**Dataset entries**
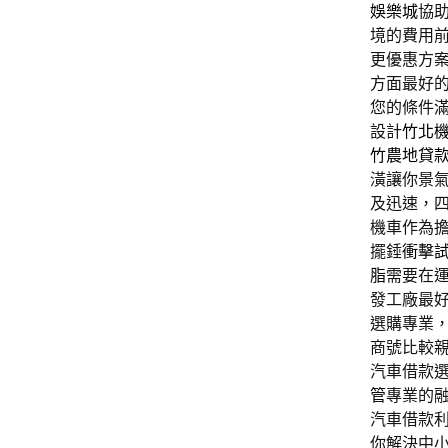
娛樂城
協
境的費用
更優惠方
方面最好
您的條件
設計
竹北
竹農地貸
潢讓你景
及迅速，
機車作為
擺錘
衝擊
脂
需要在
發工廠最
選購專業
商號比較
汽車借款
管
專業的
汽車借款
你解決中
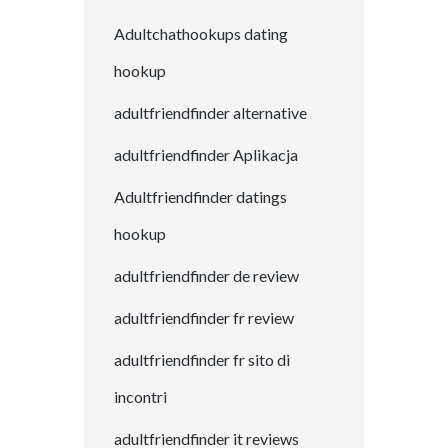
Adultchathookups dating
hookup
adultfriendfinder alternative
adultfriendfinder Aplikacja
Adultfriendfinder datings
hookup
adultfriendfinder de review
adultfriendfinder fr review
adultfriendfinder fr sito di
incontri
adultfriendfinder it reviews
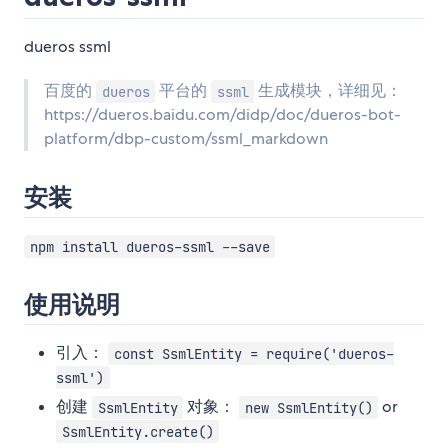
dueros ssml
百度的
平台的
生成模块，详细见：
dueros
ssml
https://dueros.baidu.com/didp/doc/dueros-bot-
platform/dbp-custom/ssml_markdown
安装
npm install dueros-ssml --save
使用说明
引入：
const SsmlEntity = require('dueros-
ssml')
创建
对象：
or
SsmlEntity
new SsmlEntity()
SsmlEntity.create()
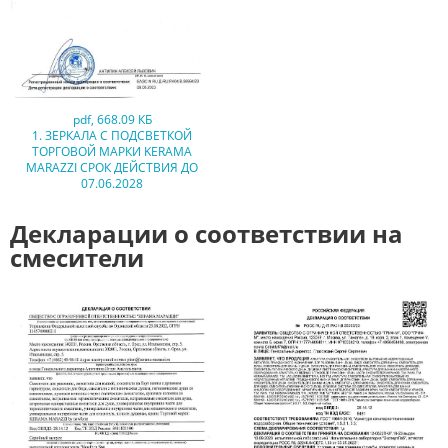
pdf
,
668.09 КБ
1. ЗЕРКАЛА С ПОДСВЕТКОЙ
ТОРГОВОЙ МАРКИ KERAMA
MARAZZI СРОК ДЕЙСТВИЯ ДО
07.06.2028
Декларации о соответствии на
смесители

**Problem statement**
Return only the number of lines in the entries above that contain the word "dueros".

**Answer to this task**
5